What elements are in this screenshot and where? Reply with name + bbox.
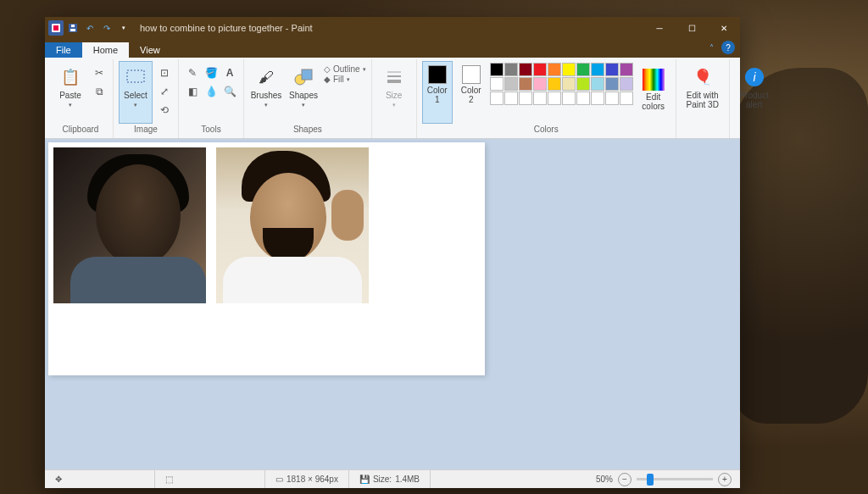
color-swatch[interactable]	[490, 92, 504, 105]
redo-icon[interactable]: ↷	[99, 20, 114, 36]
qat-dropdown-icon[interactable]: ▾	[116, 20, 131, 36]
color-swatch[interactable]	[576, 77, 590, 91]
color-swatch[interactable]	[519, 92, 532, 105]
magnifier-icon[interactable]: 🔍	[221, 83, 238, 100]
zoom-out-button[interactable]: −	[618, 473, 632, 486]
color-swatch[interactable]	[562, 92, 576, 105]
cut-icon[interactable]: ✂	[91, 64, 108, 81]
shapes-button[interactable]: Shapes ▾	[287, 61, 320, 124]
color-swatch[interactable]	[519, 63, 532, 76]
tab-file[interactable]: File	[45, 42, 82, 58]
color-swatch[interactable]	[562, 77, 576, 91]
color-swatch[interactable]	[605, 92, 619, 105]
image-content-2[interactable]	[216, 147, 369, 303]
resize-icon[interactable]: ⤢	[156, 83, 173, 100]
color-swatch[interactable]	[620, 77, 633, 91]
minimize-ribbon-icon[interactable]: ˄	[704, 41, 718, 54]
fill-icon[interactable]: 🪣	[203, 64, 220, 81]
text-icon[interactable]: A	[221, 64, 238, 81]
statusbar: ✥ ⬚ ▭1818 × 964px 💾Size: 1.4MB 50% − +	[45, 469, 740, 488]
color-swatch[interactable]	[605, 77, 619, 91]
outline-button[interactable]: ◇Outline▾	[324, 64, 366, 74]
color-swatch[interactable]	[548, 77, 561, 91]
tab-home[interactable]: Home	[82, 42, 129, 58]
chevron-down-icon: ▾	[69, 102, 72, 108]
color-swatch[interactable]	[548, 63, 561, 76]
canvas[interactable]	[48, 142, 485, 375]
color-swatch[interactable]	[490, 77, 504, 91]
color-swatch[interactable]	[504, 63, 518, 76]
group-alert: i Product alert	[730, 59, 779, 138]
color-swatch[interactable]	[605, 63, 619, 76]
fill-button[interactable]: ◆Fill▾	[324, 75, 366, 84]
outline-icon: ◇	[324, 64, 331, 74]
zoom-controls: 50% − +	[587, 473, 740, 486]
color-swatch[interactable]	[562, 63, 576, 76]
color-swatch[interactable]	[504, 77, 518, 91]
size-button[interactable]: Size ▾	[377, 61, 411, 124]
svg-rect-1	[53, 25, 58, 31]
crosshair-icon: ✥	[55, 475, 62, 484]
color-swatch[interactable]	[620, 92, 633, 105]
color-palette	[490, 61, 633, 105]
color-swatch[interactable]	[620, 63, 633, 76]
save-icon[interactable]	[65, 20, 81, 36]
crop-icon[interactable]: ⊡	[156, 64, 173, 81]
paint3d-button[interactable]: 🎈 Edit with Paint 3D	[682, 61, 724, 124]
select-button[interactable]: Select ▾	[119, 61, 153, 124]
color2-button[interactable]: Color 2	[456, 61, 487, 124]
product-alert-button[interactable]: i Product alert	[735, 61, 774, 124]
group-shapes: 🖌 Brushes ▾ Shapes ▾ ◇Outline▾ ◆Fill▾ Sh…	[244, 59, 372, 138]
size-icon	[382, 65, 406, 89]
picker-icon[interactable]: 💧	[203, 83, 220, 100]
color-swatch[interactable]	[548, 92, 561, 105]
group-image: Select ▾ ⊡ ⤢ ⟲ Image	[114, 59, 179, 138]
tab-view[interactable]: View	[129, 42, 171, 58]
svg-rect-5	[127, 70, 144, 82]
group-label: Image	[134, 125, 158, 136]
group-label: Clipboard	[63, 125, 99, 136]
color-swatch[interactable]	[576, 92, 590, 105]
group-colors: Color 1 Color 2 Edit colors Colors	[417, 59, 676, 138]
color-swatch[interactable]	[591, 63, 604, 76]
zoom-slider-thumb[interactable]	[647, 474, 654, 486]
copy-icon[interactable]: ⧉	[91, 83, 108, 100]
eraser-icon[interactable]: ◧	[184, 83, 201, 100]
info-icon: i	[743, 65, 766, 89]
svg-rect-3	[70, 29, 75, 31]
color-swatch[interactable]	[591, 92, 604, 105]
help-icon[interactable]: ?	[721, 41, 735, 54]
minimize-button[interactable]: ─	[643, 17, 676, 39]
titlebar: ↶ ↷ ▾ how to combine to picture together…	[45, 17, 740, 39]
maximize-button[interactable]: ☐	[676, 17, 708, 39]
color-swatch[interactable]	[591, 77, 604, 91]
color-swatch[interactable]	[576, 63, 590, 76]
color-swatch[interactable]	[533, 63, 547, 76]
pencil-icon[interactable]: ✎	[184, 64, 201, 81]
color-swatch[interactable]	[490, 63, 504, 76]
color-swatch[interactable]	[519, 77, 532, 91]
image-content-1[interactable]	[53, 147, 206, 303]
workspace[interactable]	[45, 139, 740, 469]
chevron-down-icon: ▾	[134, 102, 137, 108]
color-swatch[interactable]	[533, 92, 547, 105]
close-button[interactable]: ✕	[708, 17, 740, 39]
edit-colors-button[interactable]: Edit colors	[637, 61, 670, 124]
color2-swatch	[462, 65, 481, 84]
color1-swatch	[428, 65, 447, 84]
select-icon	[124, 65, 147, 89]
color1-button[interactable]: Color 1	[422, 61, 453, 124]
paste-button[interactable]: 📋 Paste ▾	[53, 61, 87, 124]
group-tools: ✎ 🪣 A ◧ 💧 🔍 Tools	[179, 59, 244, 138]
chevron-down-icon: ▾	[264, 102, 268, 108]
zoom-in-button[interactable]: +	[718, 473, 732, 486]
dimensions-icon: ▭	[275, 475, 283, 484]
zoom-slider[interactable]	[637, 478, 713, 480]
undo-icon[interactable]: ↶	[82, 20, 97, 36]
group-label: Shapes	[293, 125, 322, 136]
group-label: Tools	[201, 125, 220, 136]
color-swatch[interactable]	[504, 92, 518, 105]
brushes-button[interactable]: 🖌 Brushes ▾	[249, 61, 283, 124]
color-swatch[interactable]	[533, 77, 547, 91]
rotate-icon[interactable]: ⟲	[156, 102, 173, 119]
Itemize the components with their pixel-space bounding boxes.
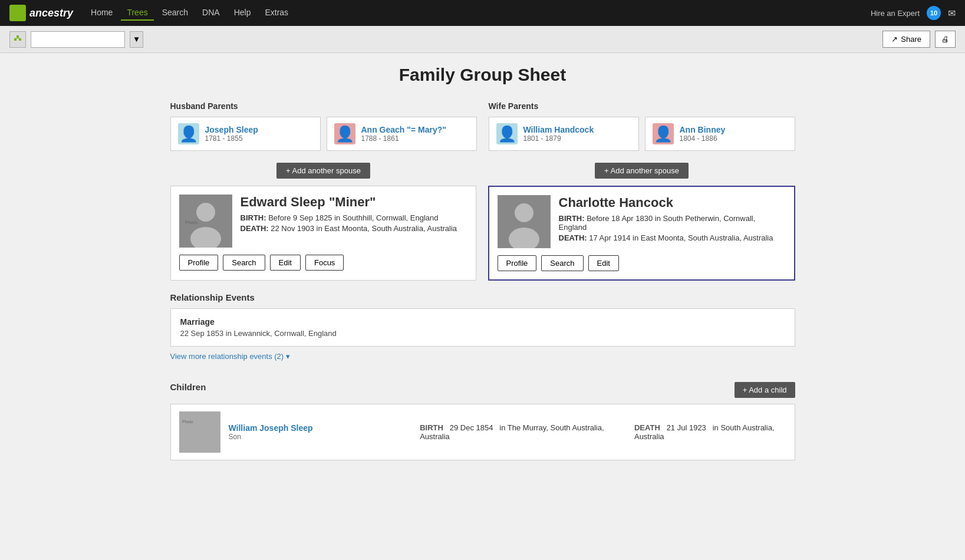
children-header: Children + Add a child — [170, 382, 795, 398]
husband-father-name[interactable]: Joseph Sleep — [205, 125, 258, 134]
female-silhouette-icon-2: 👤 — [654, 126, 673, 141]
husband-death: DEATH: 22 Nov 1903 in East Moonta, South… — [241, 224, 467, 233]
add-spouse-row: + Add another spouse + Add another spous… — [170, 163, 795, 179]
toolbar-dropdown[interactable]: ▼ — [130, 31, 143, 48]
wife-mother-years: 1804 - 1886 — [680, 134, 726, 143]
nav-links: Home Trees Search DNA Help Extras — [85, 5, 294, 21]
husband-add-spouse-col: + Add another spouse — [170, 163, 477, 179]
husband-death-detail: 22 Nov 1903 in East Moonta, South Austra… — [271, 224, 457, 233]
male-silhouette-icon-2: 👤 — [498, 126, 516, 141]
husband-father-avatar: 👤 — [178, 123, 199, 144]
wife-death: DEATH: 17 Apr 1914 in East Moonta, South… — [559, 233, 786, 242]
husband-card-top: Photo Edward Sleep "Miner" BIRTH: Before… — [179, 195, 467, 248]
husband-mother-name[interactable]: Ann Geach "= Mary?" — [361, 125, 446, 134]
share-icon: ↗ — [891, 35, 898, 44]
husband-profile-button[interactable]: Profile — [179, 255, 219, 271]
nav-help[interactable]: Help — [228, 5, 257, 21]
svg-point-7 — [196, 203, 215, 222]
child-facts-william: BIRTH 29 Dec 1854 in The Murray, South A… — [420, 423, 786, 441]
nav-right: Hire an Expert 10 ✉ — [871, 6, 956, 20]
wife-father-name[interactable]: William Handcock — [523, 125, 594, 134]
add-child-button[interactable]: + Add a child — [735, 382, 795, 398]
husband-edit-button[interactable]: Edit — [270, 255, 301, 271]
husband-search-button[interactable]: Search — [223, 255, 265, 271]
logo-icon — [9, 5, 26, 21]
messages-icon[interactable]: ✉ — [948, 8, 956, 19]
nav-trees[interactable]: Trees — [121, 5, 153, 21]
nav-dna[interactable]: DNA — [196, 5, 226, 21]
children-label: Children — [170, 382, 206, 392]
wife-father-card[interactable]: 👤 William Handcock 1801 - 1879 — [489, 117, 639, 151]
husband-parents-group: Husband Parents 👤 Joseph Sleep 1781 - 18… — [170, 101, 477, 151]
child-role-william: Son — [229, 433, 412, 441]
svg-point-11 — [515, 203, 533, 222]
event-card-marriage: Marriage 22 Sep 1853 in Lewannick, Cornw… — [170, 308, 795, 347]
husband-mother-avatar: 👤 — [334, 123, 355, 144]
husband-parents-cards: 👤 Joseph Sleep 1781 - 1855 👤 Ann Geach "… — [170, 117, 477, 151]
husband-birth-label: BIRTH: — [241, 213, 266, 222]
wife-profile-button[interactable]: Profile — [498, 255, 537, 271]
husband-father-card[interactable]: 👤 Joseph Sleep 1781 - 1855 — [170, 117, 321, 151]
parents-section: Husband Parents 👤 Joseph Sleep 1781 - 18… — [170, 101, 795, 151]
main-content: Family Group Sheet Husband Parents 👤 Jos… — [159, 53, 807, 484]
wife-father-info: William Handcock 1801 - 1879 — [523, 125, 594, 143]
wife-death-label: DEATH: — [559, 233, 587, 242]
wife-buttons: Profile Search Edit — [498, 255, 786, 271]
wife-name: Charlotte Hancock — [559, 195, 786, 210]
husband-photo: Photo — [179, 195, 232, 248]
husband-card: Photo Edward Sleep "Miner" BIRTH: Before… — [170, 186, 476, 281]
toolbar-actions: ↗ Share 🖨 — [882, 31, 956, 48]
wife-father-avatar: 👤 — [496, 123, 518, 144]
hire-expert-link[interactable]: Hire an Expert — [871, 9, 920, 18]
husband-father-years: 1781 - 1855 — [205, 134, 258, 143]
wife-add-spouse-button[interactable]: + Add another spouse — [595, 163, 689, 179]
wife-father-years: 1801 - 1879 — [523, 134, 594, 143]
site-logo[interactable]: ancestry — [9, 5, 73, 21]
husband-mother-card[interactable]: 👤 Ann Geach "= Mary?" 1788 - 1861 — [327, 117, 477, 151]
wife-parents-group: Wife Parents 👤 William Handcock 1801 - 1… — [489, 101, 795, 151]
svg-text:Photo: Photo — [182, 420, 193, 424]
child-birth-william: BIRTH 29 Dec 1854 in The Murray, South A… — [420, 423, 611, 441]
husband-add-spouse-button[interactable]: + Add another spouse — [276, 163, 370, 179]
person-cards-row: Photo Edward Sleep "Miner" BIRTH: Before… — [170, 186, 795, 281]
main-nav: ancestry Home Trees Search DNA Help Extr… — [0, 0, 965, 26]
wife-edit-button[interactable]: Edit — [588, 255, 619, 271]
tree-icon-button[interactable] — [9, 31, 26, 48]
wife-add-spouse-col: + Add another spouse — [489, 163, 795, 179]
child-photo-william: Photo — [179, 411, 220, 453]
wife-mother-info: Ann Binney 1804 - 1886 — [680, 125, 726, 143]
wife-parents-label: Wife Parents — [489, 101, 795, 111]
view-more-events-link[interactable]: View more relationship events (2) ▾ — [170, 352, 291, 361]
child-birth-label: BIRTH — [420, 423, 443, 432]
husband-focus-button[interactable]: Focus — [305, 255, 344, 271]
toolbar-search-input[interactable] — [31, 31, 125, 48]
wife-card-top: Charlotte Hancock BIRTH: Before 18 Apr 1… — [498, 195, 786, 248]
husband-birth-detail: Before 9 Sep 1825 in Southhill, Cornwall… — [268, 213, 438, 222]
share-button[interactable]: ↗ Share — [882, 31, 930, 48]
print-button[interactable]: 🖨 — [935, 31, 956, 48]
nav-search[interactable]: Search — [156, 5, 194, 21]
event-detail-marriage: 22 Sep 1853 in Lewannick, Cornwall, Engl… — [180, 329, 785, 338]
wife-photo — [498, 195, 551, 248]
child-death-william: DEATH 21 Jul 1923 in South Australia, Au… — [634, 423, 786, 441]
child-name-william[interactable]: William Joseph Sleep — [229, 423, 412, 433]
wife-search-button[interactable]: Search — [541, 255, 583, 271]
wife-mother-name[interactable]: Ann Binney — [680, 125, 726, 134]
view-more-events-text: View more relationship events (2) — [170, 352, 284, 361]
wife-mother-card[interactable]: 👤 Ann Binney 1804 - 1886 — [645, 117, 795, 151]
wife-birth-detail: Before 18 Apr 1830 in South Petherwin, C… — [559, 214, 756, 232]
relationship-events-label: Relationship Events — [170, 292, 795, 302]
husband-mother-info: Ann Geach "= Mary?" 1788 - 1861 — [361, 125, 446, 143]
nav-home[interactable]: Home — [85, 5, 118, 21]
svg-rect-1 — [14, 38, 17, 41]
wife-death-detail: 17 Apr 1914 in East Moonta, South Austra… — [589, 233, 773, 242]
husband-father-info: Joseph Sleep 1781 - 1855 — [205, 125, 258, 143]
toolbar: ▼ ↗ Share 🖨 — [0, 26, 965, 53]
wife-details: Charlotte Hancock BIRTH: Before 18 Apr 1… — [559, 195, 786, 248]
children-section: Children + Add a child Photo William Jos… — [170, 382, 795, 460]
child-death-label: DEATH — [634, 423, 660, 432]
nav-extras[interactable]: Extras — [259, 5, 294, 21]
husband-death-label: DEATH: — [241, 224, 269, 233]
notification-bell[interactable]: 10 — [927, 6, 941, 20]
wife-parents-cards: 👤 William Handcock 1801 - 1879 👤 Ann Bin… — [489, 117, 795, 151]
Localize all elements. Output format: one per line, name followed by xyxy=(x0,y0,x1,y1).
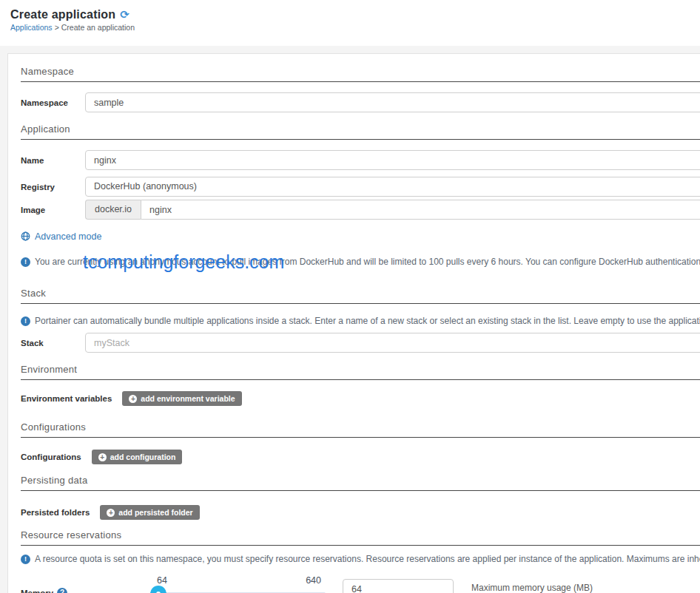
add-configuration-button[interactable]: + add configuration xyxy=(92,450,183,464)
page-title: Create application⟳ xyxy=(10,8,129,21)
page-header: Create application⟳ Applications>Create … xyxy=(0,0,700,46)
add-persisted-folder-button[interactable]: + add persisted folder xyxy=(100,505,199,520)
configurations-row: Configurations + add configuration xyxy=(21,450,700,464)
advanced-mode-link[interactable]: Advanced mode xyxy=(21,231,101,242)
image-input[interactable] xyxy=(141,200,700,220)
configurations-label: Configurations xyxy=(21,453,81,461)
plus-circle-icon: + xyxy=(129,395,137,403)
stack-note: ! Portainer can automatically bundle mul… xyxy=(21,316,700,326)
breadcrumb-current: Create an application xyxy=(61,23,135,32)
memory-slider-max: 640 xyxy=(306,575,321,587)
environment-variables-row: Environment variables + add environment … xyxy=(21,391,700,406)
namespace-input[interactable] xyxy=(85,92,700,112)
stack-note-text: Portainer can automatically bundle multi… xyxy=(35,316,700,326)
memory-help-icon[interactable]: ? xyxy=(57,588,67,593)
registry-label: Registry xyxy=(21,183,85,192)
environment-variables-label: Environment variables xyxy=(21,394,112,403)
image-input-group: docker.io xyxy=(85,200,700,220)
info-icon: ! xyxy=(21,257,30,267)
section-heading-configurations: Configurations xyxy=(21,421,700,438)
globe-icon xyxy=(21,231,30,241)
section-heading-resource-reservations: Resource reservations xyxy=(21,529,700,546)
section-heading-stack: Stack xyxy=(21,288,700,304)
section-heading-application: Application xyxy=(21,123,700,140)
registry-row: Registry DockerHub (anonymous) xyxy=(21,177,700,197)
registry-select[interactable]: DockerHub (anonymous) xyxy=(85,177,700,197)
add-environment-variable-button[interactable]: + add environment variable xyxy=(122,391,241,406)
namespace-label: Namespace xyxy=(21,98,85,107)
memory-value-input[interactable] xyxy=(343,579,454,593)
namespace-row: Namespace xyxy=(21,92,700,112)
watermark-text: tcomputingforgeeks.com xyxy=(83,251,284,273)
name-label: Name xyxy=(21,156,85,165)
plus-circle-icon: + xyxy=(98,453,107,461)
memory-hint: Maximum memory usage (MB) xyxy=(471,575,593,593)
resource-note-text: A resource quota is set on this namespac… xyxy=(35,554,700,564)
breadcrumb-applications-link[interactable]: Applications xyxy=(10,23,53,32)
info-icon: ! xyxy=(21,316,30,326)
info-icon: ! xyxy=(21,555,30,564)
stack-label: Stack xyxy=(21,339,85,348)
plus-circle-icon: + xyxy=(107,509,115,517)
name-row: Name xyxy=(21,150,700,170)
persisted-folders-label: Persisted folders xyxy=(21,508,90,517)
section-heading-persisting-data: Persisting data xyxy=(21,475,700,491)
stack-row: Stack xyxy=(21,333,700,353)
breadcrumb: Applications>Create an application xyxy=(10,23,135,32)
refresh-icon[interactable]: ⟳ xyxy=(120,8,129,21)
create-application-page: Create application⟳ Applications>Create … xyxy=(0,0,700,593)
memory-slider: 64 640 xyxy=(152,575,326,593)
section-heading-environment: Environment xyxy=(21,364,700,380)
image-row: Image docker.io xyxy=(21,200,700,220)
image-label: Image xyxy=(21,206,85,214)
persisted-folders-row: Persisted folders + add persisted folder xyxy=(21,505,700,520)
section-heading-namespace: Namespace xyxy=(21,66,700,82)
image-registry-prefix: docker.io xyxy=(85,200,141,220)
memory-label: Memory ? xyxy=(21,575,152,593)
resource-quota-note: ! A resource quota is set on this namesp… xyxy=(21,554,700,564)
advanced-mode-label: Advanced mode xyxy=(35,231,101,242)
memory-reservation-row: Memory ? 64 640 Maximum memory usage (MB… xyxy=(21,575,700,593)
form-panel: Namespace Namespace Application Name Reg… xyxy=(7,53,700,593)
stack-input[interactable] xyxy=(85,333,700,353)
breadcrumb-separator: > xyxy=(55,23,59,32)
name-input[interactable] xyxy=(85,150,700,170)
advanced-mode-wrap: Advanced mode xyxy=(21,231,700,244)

========================================

Required work
Wherever a line above contains "folders", copy that line.

Response to the exercise
persisted-folders-label: Persisted folders xyxy=(21,508,90,517)
persisted-folders-row: Persisted folders + add persisted folder xyxy=(21,505,700,520)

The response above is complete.